Hong Kong, the world’s 10th largest trading economy, is seeking to expand its partnership both in trade and services with the Indonesian private sector to support a free-trade agreement (FTA) currently under negotiation.
As part of the plan, Hong Kong is set to carry out a mega-promotion project in Indonesia on Sept. 17, presenting more than a hundred firms in the areas of e-commerce, design, trade arbitration and finance.
The event, which will be Hong Kong’s first country-branding exercise in the world, is motivated by the potential purchasing power of the rapidly increasing middle class in Southeast Asia’s largest economy.
Hong Kong firms aim to assist in the promotion of Indonesia’s quality products through packaging, something which has been a key concern for local firms attending its fairs, according to Hoh Jee Eng, director of Malaysia’s office of the Hong Kong Trade Development Council (HKTDC).
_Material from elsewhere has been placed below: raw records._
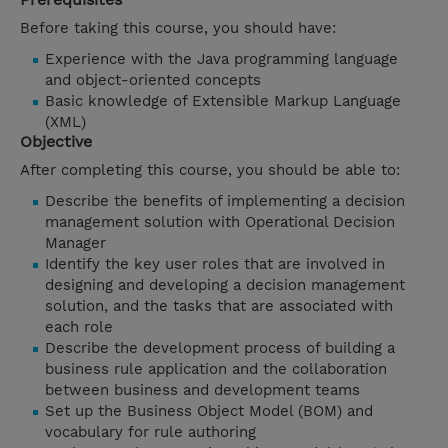
Before taking this course, you should have:
Experience with the Java programming language
and object-oriented concepts
Basic knowledge of Extensible Markup Language
(XML)
Objective
After completing this course, you should be able to:
Describe the benefits of implementing a decision
management solution with Operational Decision
Manager
Identify the key user roles that are involved in
designing and developing a decision management
solution, and the tasks that are associated with
each role
Describe the development process of building a
business rule application and the collaboration
between business and development teams
Set up the Business Object Model (BOM) and
vocabulary for rule authoring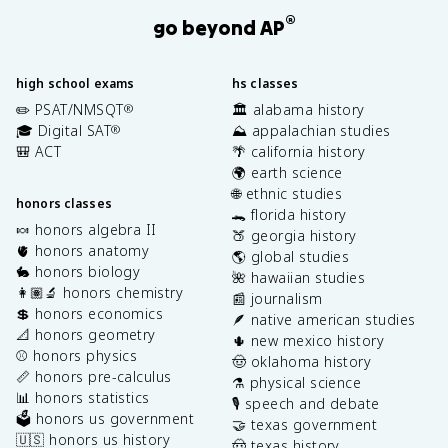
®
go beyond AP
high school exams
hs classes
✏️ PSAT/NMSQT
🏛️ alabama history
®
🎓 Digital SAT
⛰️ appalachian studies
®
🎒 ACT
🌴 california history
🌍 earth science
🌐 ethnic studies
honors classes
🐊 florida history
🍬 honors algebra II
🍑 georgia history
🫀 honors anatomy
🌎 global studies
🐇 honors biology
🌺 hawaiian studies
👩🏽‍🔬 honors chemistry
📰 journalism
💲 honors economics
🪶 native american studies
📐 honors geometry
🌵 new mexico history
⚾️ honors physics
🤠 oklahoma history
📏 honors pre-calculus
⚗️ physical science
📊 honors statistics
🎙️ speech and debate
🗳️ honors us government
🤝 texas government
🇺🇸 honors us history
🤠 texas history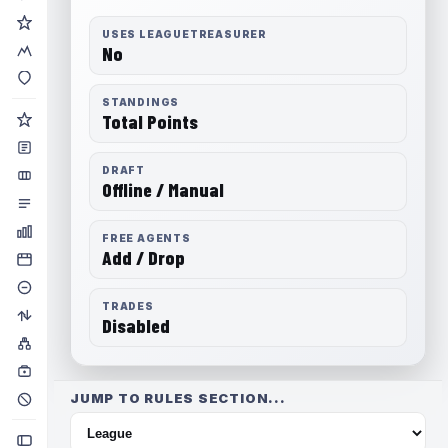
USES LEAGUETREASURER
No
STANDINGS
Total Points
DRAFT
Offline / Manual
FREE AGENTS
Add / Drop
TRADES
Disabled
JUMP TO RULES SECTION...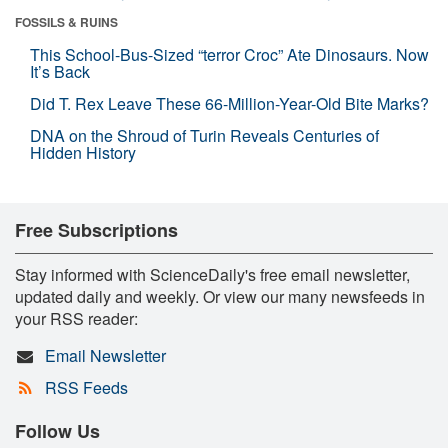
FOSSILS & RUINS
This School-Bus-Sized “terror Croc” Ate Dinosaurs. Now
It’s Back
Did T. Rex Leave These 66-Million-Year-Old Bite Marks?
DNA on the Shroud of Turin Reveals Centuries of
Hidden History
Free Subscriptions
Stay informed with ScienceDaily's free email newsletter,
updated daily and weekly. Or view our many newsfeeds in
your RSS reader:
Email Newsletter
RSS Feeds
Follow Us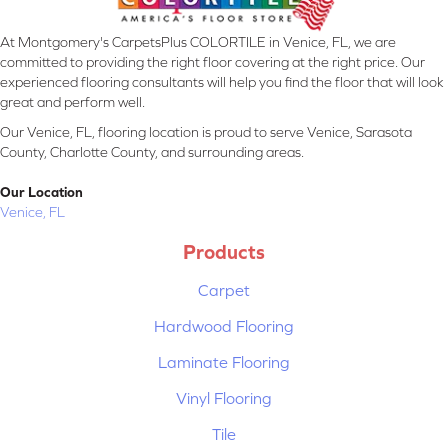
At Montgomery's CarpetsPlus COLORTILE in Venice, FL, we are
committed to providing the right floor covering at the right price. Our
experienced flooring consultants will help you find the floor that will look
great and perform well.
Our Venice, FL, flooring location is proud to serve Venice, Sarasota
County, Charlotte County, and surrounding areas.
Our Location
Venice, FL
Products
Carpet
Hardwood Flooring
Laminate Flooring
Vinyl Flooring
Tile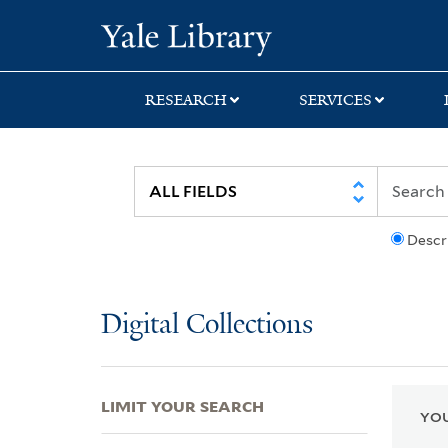
Skip
Skip
Skip
Yale University Lib
to
to
to
search
main
first
content
result
RESEARCH
SERVICES
Descr
Digital Collections
LIMIT YOUR SEARCH
YOU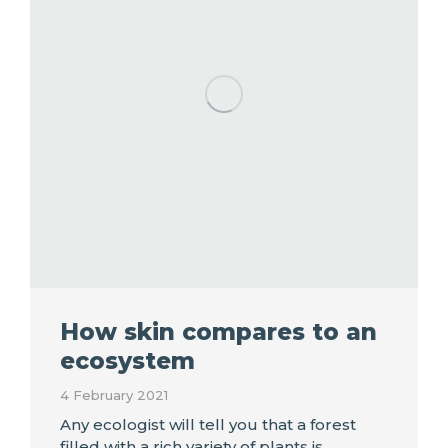
How skin compares to an
ecosystem
4 February 2021
Any ecologist will tell you that a forest
filled with a rich variety of plants is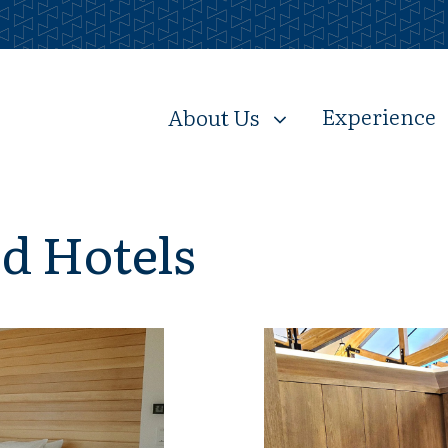
Experience
About Us
nd Hotels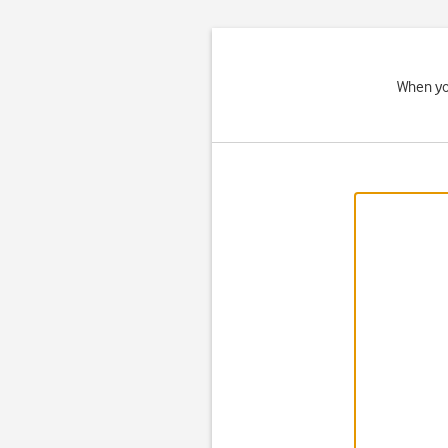
When you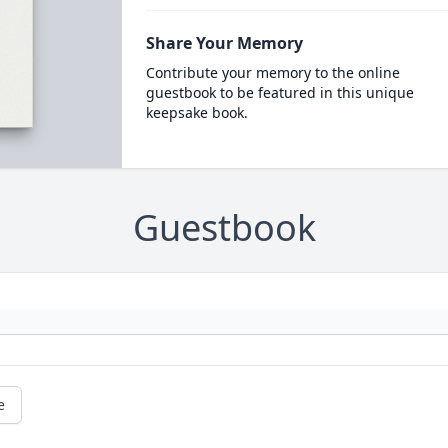
Share Your Memory
Contribute your memory to the online
guestbook to be featured in this unique
keepsake book.
Guestbook
e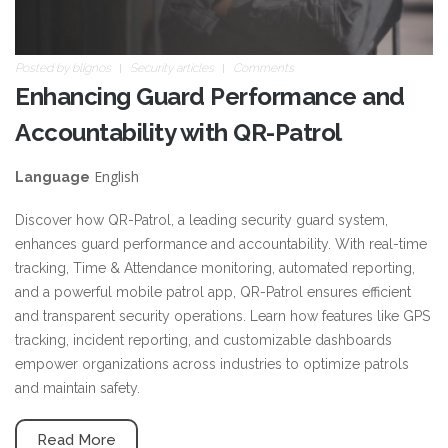
Posted by
blignos
Security articles
Comments
Enhancing Guard Performance and
Accountability with QR-Patrol
English
Language
Discover how QR-Patrol, a leading security guard system,
enhances guard performance and accountability. With real-time
tracking, Time & Attendance monitoring, automated reporting,
and a powerful mobile patrol app, QR-Patrol ensures efficient
and transparent security operations. Learn how features like GPS
tracking, incident reporting, and customizable dashboards
empower organizations across industries to optimize patrols
and maintain safety.
Read More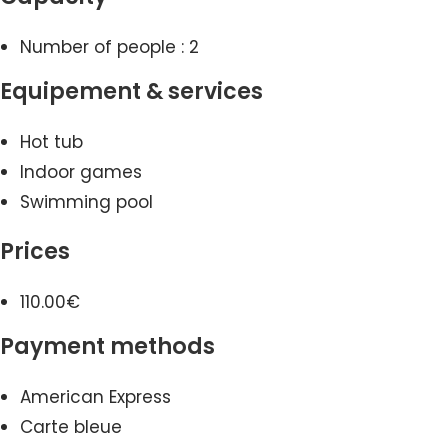
Number of people : 2
Equipement & services
Hot tub
Indoor games
Swimming pool
Prices
110.00€
Payment methods
American Express
Carte bleue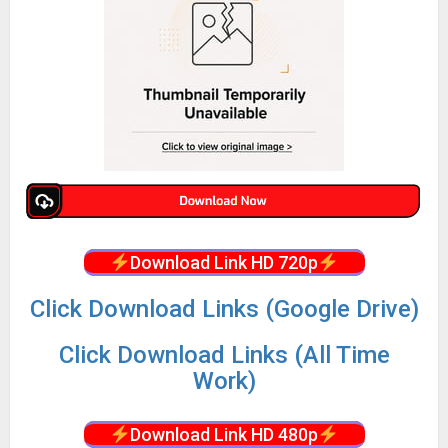
Download Link HD 720p
Click Download Links (Google Drive)
Click Download Links (All Time
Work)
Download Link HD 480p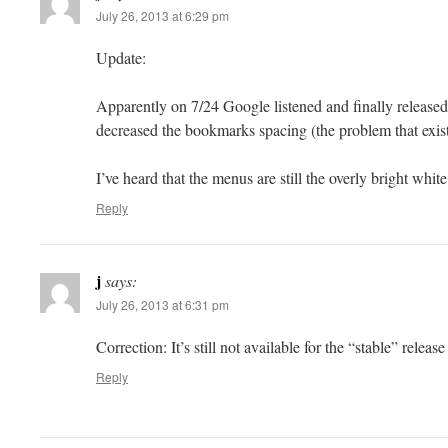
July 26, 2013 at 6:29 pm
Update:
Apparently on 7/24 Google listened and finally release
decreased the bookmarks spacing (the problem that exist
I’ve heard that the menus are still the overly bright whit
Reply
j
says:
July 26, 2013 at 6:31 pm
Correction: It’s still not available for the “stable” releas
Reply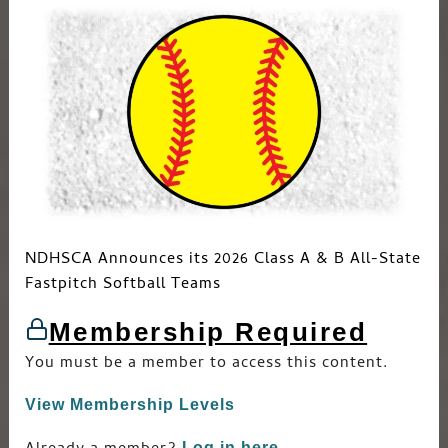
NDHSCA Announces its 2026 Class A & B All-State
Fastpitch Softball Teams
Membership Required
You must be a member to access this content.
View Membership Levels
Log in here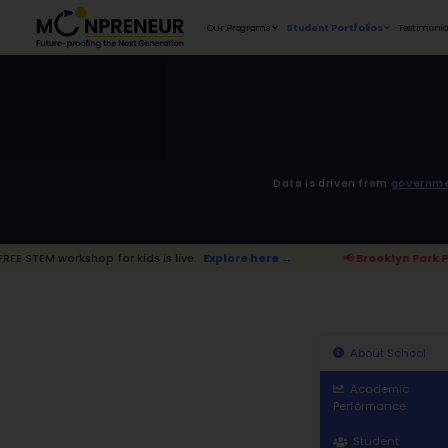
Our Programs
D
for kids is live.
Explore here →
📢 Broo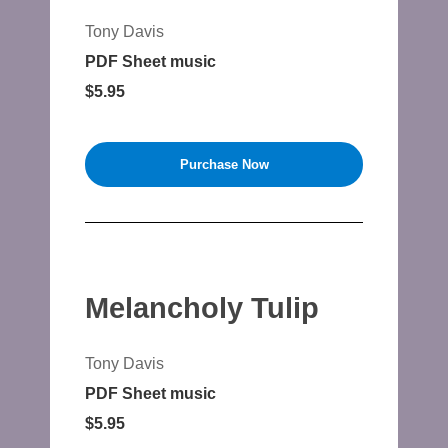
Tony Davis
PDF Sheet music
$5.95
Purchase Now
Melancholy Tulip
Tony Davis
PDF Sheet music
$5.95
“Indonesia has a lot of products that are very tasty, but not many people know about them […] We need to promote these outside Indonesia,” she said, adding that rising demand for halal food in China in line with an expanding Muslim population would be an opportunity that could be tapped together.
Hoh also pointed out intellectual property protection and web designs as other areas of cooperation between business people from both countries. “As Indonesian firms go out, there will be more trade disputes. We want to make them more aware about the importance of intellectual property protection to avert this,” she said.
The delegation of Hong Kong businesspeople will be led directly by the chief executive of the Chinese special administrative region, CY Leung, who is scheduled to make a courtesy call on President Joko Widodo, and be accompanied by several of his economic ministers.
Indonesia’s exports to Hong Kong dipped by 1.3 percent to US$2.5 billion last year, mainly comprising coal at 32.8 percent, jewelry (11 percent) and edible products and preparations, according to statistics from the HKTDC.
Imports, on the other hand, rose by 4.7 percent to $2.6 billion, primarily made up by telecommunication equipment and parts at 25.8 percent, computers (11.3 percent) and knitted or crocheted fabrics (6.2 percent).
Along with its partners in ASEAN, Indonesia is currently negotiating an FTA with Hong Kong with talks, which began last July, already entering their third round. The city government expects the agreement to be in place by 2016. “In Hong Kong, ASEAN is a fast growing market. We feel ASEAN should be closer to us,” Hoh said, pointing out the significant role that Indonesia played in the regional bloc.
Separately, the Trade Ministry’s director general for international trade cooperation, Bachrul Chairi, said that with the agreement, Indonesia expected more direct investment coming from Hong Kong to generate a wide range of projects and boost economic growth.
Investment will be a key target because Indonesia cannot expect any preferential treatment in terms of goods as Hong Kong applies zero duties on imports.
“We need more investment to finance our infrastructure and services to support our maritime sectors. The entry of foreign services will tighten competition and lower costs,” Bachrul told The Jakarta Post.
At present Indonesia levies duties of between 5 percent and 10 percent on goods from Hong Kong.